“Never, Mr. Baldwin!” said Marion, decisively and remorselessly, with but, to tell the truth, little thought for the time, of the suffering her words were inflicting on an honest, manly heart. She was not her best self just then. Trouble and weary suspense had made her querulous sometimes, and temporarily developed in her the selfishness which, alter all, is to some extent inherent in the best of us. “Never!” she repeated. “How could you have mistaken me so? Can’t you see that I mean what I say about being different from other girls? All that sort of thing is done with for me, altogether and entirely. So please, understand, Mr. Baldwin, that what you were speaking of can never be.”
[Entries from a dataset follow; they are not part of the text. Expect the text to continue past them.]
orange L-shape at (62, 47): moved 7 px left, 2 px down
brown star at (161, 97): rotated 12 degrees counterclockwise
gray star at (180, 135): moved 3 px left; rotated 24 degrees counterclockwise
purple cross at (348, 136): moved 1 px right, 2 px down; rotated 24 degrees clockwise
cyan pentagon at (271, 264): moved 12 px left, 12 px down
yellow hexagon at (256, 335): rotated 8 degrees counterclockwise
“If so, then, ‘that sort of thing’ as you call it, Miss Vere, is likewise altogether and entirely over for me,” said Geoffrey, with, for the first time, a shade of bitterness in his voice. “You will not punish me for my wretched presumption by withdrawing from me the amount of friendship, or regard, with which you have hitherto honoured me? It would complicate our relations most uncomfortably were you to do so, for unfortunately we have no choice as to remaining in the position of ward and guardian. Can’t you forgive me, Miss Vere, and forget it, and think of me again as a sort of second Harry? Some day—perhaps before long—you may choose another guardian for yourself, but till then, till the day when that fortunate person takes out or my hands the very little I can do for you, will you not try to feel towards me as you did before I so deplorably forgot myself?

“The day you speak of will never come,” said Marion; and the words, notwithstanding his soreness of heart, fell pleasantly on Geoffrey’s ears. “I tell you I am not like other girls. I am like an old woman, and my heart, if not dead, is dying. There now, I have told you more than I ever told anyone. I will try to forget that you were so silly. Some day you will find some one far nicer than I to make you happy, and I shall be great friends with her. So let us forget all this. Now good-bye”—for by this time they were nearly at the Cross House—“good-bye. Don’t think me unkind.”

Geoffrey smiled kindly—forced himself to do so—as he parted from her. Something in the smile sent a little pang through the girl’s heart, for it was after all a very tender one.

Have I been unkind?” she asked herself. “Is there more depth in him than I have given him credit for? Can he really be feeling this very much?”

And the misgiving did her good; recalled her a little from the self-absorption in which at this season it appeared as if her nature were about to be swamped.

She could not help thinking a good deal about Geoffrey that evening as she sat with her aunt, busy in repairing for that lady some fine old lace, Miss Tremlett having discovered that the girl’s young eyes and neat hands were skilful at such work. It was a very tiresome occupation, and her head ached long before the task was completed. But she had leisure to think while she worked, a luxury she had learnt to esteem highly of late; for Miss Tremlett was engrossed this evening with a new and most interesting three-volumer fresh from the circulating library behind the post office. And while the elder lady was absorbed by the loves and adventures of imaginary heroes and heroines, the younger one was picturing to herself for the thousandth time the happiness that might have been hers but for the mysterious obstacles that had intervened; from time to time, too, thinking sadly of the new cloud that had overshadowed her life, in the bitter disappointment she, on her side, had been the means of inflicting on another. The reflection took her a little out of herself. Her cry this evening was not merely as it had been for long, “Poor Marion!” It contained also a more unselfish refrain. “Poor Geoffrey!” she said to herself, “I cannot forgive myself for having made him unhappy. As unhappy, perhaps, as Ralph’s strange, cruel silence has made me.”

Some days passed without anything being seen or heard of Mr. Baldwin at the Cross House. Marion began to wonder if really their pleasant friendship was to be at an end, and to reproach herself not a little, not for what she had done—concerning that she not the shadow of a misgiving—but for the way in which she had done it.

These days Geoffrey spent at home in no very happy state of mind. He was furious not with Marion!—but with himself for his own suicidal haste, which truly, as Veronica had warned him, had “spoilt all.” He was more thoroughly miserable than one could have believed possible for so sunny a nature. He dared not even go with the burden of his woes and misdeeds to his sympathising friend and adviser: for would she not truly be more than human did she not turn upon him with the cry more exasperating to bear than were to the “patient man” the many words of his three friends, the reproach we are all so ready to utter, so unwilling to hear—“I told you so.”

But in some respects Miss Veronica was more than human, and when Geoffrey at last mustered sufficient courage to make his grievous confession, she, instead of irritating or depressing him further by undeniably truthful but nevertheless useless reproaches, set to work like a sensible woman as he was, to help the poor fellow to make the best of the affair he had so greatly mismanaged. Possibly, in her inmost heart she was not sorry to be relieved to some extent of the responsibility she had found so weighty; for, though most earnest in her anxiety for Geoffrey’s success she yet, as I have said, felt uncertain as to the precise extent to which she was called upon to work for it.